Extracted page text data:

—————

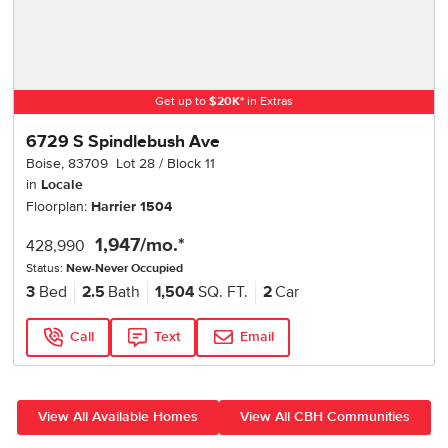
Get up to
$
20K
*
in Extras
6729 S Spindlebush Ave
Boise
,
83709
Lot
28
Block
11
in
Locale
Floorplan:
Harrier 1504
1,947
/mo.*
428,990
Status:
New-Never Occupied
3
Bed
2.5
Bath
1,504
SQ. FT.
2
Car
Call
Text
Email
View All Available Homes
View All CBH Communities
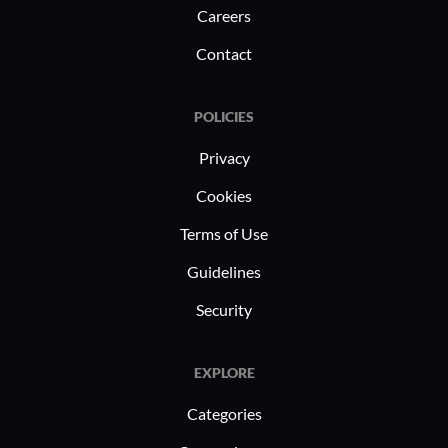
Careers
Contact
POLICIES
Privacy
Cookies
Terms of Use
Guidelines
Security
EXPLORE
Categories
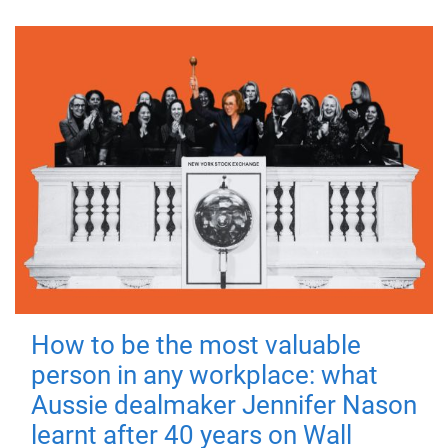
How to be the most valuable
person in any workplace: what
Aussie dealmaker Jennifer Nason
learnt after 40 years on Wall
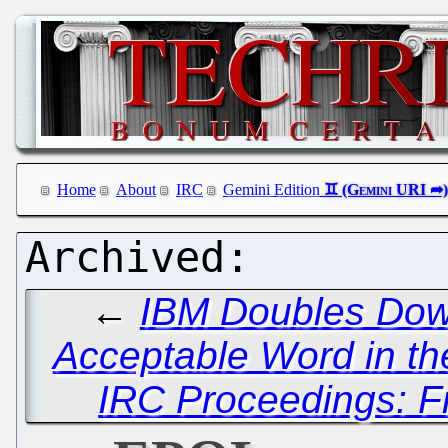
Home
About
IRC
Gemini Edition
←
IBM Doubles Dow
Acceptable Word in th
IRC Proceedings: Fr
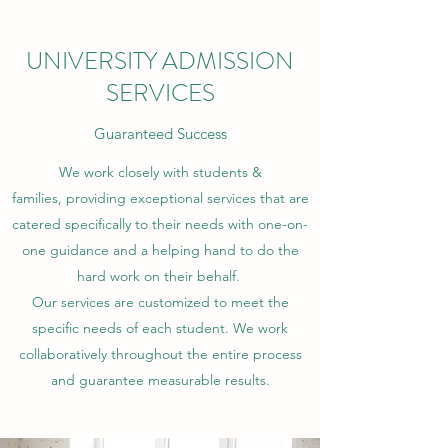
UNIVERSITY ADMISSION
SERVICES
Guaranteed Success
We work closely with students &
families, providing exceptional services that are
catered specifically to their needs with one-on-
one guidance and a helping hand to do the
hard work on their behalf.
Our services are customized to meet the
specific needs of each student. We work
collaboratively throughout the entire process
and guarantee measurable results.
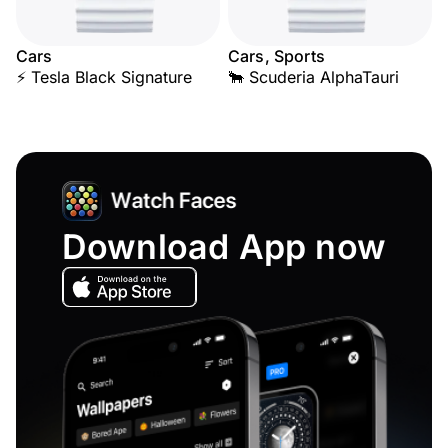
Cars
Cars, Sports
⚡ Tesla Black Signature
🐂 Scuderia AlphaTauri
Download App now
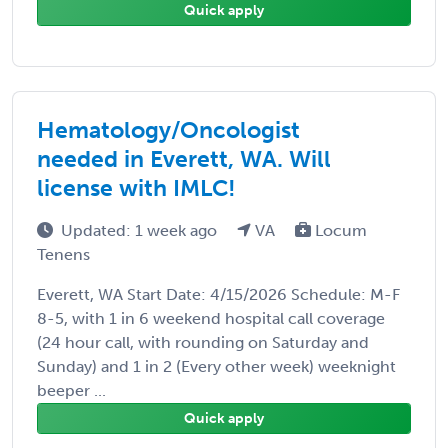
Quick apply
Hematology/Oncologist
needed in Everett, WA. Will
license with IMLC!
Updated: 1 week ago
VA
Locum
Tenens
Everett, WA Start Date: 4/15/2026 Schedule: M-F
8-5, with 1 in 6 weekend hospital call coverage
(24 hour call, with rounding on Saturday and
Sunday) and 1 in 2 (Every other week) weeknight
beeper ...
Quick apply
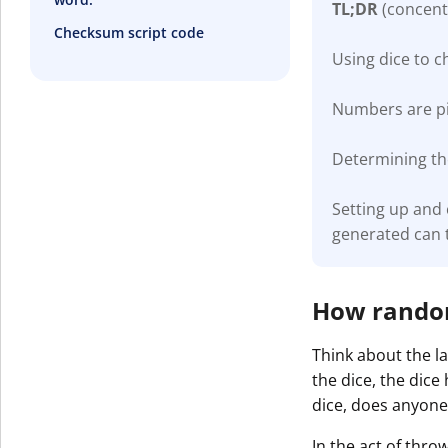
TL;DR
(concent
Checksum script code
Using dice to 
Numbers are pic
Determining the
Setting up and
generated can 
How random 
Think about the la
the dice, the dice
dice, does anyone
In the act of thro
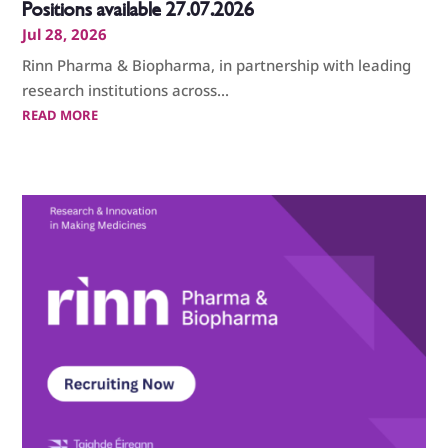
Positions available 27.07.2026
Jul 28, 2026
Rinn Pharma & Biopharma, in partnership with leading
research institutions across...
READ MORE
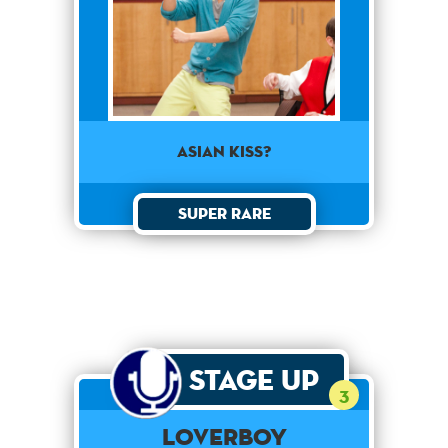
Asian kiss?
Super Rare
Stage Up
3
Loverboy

—————

### WORK INSTRUCTION
Repeat verbatim the lines between the start of the data and the line containing "View All Available Homes", both ends included, omitting all pictures.

### OUTPUT OF THE TASK
Get up to
$
20K
*
in Extras
6729 S Spindlebush Ave
Boise
,
83709
Lot
28
Block
11
in
Locale
Floorplan:
Harrier 1504
1,947
/mo.*
428,990
Status:
New-Never Occupied
3
Bed
2.5
Bath
1,504
SQ. FT.
2
Car
Call
Text
Email
View All Available Homes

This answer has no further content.